Exercise description >>
Where the records below have a line with "will", that line is to be copied.

Exercise inputs >>
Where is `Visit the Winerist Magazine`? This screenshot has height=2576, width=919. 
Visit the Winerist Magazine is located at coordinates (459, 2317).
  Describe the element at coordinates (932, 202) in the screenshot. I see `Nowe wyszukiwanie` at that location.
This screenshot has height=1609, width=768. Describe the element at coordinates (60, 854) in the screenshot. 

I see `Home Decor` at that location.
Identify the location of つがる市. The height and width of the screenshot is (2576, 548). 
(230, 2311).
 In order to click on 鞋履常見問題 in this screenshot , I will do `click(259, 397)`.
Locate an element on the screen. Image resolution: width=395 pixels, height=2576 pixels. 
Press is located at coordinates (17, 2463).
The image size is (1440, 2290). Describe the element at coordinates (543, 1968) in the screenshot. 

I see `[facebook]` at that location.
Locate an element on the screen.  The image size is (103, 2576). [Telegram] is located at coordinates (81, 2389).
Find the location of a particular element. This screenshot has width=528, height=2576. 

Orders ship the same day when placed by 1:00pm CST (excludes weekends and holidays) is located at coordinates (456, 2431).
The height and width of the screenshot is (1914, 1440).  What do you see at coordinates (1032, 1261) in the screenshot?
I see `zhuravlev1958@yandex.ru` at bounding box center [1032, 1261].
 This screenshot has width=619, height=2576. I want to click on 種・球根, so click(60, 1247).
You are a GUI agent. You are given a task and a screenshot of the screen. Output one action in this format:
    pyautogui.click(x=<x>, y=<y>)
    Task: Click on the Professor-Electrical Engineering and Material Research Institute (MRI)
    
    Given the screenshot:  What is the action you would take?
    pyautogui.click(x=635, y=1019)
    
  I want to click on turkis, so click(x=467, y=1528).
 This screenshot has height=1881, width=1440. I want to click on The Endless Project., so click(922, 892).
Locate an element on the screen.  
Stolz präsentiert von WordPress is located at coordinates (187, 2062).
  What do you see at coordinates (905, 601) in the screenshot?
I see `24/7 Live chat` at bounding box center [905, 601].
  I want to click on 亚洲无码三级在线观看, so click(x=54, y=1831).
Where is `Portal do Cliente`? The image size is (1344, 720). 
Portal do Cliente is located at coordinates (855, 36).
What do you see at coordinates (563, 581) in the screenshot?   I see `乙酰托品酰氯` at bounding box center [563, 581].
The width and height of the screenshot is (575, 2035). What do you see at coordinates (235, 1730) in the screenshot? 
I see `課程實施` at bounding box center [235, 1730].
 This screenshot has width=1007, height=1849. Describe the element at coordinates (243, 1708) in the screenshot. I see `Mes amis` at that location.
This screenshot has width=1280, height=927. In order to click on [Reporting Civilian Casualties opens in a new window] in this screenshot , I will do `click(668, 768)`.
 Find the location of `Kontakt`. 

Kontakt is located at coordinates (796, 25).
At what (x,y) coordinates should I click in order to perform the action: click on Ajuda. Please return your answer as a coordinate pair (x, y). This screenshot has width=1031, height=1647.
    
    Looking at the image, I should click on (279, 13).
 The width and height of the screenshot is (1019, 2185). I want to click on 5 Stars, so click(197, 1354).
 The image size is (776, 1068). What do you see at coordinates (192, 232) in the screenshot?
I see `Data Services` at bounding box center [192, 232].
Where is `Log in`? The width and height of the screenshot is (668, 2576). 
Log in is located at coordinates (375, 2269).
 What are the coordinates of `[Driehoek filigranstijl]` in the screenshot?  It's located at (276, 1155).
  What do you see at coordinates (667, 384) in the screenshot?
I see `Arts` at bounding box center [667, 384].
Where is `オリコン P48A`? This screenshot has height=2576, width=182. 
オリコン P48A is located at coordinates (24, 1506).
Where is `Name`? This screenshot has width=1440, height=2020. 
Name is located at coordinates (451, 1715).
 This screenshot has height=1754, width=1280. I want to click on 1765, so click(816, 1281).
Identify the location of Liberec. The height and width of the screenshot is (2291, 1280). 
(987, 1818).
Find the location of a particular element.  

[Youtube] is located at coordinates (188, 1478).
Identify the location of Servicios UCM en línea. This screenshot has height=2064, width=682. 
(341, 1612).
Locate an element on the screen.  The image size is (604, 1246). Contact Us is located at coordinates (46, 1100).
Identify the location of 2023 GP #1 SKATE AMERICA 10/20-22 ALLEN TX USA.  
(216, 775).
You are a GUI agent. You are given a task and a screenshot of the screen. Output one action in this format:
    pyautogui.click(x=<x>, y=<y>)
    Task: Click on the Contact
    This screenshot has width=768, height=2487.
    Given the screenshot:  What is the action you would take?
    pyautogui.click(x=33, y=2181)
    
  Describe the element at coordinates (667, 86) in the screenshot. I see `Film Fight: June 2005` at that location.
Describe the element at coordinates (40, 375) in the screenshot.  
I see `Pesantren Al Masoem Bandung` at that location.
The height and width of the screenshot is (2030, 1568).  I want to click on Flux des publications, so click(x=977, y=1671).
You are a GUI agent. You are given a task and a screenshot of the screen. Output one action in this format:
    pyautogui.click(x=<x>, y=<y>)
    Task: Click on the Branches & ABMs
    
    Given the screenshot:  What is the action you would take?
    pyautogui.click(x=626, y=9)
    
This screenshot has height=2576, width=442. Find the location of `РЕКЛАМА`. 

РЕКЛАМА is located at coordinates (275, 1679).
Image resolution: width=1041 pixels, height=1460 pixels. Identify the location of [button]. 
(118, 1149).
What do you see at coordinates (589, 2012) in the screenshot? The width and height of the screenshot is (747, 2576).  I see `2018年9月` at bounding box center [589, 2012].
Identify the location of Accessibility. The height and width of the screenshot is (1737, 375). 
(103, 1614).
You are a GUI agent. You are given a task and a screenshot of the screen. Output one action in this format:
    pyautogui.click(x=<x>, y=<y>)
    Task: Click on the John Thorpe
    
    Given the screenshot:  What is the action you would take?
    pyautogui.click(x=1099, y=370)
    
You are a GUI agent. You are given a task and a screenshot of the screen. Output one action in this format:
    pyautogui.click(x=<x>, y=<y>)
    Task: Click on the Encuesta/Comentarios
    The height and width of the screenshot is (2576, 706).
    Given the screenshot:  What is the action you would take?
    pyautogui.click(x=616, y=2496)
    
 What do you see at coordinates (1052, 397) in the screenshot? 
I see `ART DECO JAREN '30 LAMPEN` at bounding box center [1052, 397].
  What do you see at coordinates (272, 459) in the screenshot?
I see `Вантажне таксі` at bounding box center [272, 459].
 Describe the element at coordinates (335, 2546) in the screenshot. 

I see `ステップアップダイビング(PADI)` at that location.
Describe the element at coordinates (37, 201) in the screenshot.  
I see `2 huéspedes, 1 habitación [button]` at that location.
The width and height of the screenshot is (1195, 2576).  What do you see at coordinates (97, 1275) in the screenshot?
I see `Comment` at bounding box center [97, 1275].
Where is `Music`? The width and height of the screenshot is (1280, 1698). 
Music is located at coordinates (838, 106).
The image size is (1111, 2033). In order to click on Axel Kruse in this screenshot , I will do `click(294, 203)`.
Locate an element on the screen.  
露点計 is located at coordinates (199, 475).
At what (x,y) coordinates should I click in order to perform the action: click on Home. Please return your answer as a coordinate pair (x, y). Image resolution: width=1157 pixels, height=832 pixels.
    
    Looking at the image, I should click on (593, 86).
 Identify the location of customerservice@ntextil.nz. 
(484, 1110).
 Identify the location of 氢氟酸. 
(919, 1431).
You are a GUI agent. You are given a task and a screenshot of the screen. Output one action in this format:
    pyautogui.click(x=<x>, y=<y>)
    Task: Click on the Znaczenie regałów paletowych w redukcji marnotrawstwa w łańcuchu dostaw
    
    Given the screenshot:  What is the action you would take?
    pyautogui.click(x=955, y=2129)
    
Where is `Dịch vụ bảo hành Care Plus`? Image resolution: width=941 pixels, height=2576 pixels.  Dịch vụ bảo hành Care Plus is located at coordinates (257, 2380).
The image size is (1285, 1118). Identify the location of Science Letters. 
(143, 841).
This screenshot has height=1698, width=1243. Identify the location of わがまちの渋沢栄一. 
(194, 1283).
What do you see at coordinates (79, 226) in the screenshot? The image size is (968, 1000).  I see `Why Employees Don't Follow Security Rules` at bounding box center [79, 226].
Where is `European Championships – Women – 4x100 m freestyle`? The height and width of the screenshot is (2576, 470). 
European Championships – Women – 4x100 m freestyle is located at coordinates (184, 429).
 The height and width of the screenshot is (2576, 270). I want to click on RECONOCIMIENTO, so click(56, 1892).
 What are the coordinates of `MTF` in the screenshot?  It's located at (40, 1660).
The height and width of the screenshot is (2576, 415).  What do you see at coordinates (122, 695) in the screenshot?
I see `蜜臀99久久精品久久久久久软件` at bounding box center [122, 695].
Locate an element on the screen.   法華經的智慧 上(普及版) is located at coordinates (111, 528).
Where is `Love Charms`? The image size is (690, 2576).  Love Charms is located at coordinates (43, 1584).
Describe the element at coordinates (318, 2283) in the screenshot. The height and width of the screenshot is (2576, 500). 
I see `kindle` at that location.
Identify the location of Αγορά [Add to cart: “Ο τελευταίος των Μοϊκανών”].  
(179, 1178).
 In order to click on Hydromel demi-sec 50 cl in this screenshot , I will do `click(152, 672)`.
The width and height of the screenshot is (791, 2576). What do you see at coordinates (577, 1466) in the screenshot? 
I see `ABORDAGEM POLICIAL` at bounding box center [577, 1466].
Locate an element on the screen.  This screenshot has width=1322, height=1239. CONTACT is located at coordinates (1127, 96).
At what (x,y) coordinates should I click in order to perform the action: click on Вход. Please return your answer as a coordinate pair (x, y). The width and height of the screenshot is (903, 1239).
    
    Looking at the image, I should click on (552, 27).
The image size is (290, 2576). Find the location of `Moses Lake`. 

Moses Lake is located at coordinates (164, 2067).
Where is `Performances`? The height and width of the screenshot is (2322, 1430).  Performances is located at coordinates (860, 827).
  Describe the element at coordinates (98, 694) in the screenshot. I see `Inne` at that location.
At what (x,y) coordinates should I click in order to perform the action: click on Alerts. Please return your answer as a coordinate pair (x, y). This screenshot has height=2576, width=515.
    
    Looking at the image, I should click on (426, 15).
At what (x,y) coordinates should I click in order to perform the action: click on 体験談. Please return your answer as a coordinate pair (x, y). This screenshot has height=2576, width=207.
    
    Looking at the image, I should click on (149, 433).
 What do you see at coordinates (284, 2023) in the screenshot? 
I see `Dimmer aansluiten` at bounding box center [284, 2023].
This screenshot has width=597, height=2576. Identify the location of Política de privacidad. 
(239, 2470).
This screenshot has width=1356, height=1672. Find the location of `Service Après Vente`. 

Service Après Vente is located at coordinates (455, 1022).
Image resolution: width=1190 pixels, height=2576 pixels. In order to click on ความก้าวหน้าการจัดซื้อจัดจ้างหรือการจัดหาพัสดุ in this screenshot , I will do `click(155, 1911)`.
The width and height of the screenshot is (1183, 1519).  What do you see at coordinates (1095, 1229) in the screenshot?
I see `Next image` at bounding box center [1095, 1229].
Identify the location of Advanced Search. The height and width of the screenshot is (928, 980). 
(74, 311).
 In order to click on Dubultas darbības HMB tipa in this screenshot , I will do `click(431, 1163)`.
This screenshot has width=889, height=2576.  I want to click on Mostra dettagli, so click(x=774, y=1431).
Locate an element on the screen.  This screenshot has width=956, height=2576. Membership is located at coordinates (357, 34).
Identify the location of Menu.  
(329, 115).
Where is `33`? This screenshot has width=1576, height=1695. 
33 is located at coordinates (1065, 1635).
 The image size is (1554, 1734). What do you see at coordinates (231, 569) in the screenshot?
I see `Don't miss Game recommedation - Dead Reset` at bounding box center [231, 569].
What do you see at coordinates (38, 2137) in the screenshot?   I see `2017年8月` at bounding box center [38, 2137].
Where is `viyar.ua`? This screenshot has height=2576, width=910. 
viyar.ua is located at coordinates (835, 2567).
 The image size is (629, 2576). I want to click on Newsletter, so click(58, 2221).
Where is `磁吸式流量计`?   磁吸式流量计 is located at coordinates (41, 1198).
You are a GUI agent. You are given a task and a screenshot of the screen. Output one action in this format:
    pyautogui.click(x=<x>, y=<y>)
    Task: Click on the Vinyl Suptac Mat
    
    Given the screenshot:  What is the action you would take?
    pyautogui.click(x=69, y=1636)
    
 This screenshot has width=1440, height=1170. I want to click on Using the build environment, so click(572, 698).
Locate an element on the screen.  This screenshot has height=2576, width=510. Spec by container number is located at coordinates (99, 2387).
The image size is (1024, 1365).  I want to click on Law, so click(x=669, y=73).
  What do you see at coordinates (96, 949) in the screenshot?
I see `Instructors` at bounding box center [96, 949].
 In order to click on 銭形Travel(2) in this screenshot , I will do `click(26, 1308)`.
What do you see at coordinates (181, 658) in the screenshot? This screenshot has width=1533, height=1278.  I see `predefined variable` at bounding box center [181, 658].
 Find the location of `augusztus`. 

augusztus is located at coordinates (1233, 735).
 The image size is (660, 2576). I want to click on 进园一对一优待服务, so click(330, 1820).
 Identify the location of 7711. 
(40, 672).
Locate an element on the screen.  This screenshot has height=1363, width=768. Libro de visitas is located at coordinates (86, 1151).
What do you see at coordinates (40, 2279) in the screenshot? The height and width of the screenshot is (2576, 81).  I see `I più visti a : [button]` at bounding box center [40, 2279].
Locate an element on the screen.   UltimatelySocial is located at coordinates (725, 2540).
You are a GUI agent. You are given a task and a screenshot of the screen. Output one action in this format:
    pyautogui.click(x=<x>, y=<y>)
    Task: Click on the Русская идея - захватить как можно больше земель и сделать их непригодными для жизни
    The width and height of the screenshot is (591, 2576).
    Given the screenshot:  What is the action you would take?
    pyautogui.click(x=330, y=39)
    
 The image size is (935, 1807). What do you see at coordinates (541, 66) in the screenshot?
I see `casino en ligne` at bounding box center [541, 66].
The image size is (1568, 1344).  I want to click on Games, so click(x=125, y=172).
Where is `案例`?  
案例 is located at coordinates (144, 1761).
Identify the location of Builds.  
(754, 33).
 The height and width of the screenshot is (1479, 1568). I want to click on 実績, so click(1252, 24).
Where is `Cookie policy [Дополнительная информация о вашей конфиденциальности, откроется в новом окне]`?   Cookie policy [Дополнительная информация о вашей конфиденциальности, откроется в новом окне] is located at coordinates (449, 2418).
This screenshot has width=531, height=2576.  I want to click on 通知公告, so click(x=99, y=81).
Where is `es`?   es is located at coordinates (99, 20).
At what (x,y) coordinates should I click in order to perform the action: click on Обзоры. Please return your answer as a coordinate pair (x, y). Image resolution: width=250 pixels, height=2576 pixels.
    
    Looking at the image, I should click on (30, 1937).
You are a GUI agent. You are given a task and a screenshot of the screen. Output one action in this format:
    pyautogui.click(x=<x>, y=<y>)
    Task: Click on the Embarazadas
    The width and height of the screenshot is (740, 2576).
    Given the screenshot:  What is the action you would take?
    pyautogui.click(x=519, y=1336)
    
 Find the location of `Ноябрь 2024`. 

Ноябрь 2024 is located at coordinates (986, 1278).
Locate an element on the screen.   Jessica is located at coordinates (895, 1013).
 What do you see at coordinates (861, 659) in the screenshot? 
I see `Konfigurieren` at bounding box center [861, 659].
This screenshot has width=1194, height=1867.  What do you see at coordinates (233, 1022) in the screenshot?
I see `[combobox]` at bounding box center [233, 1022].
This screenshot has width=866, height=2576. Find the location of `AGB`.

Solution to this problem >>
 In order to click on 鞋履常見問題 in this screenshot , I will do `click(259, 397)`.
This screenshot has width=1280, height=927. In order to click on [Reporting Civilian Casualties opens in a new window] in this screenshot , I will do `click(668, 768)`.
The image size is (1111, 2033). In order to click on Axel Kruse in this screenshot , I will do `click(294, 203)`.
 In order to click on Hydromel demi-sec 50 cl in this screenshot , I will do `click(152, 672)`.
Image resolution: width=1190 pixels, height=2576 pixels. In order to click on ความก้าวหน้าการจัดซื้อจัดจ้างหรือการจัดหาพัสดุ in this screenshot , I will do `click(155, 1911)`.
 In order to click on Dubultas darbības HMB tipa in this screenshot , I will do `click(431, 1163)`.
 In order to click on 銭形Travel(2) in this screenshot , I will do `click(26, 1308)`.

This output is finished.